:: WORK REQUIRED ::
Although the records contain pictures, repeat only the text of every line exactly.

##### DATASET EXCERPTS

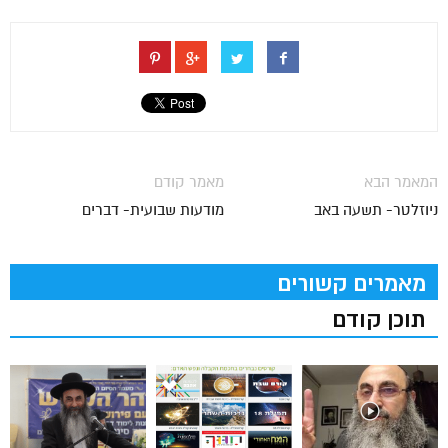
המאמר הבא
מאמר קודם
ניוזלטר- תשעה באב
מודעות שבועית- דברים
מאמרים קשורים
תוכן קודם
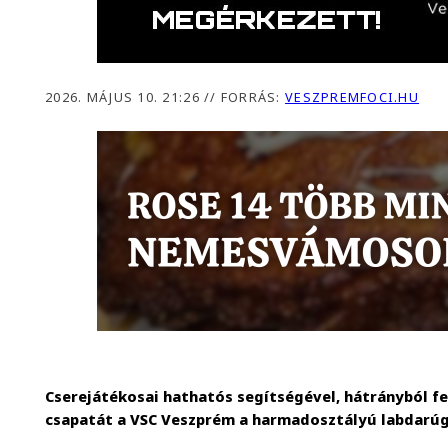
2026. MÁJUS 10. 21:26
//
FORRÁS:
VESZPREMFOCI.HU
Cserejátékosai hathatós segítségével, hátrányból fe
csapatát a VSC Veszprém a harmadosztályú labdarú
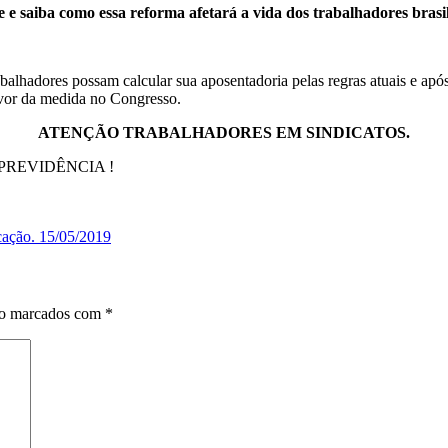
se e saiba como essa reforma afetará a vida dos trabalhadores brasil
alhadores possam calcular sua aposentadoria pelas regras atuais e ap
avor da medida no Congresso.
ATENÇÃO TRABALHADORES EM SINDICATOS.
REVIDÊNCIA !
cação. 15/05/2019
ão marcados com
*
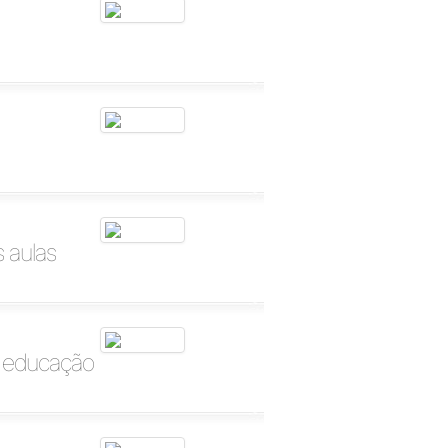
 aulas
a educação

##########

:: FINISHED TASK ::
המאמר הבא
מאמר קודם
ניוזלטר- תשעה באב
מודעות שבועית- דברים
מאמרים קשורים
תוכן קודם
2026. MÁJUS 10. 21:26
//
FORRÁS:
VESZPREMFOCI.HU
Cserejátékosai hathatós segítségével, hátrányból fe
csapatát a VSC Veszprém a harmadosztályú labdarú
se e saiba como essa reforma afetará a vida dos trabalhadores brasil
alhadores possam calcular sua aposentadoria pelas regras atuais e ap
avor da medida no Congresso.
ATENÇÃO TRABALHADORES EM SINDICATOS.
REVIDÊNCIA !
cação. 15/05/2019
ão marcados com
*
 aulas
a educação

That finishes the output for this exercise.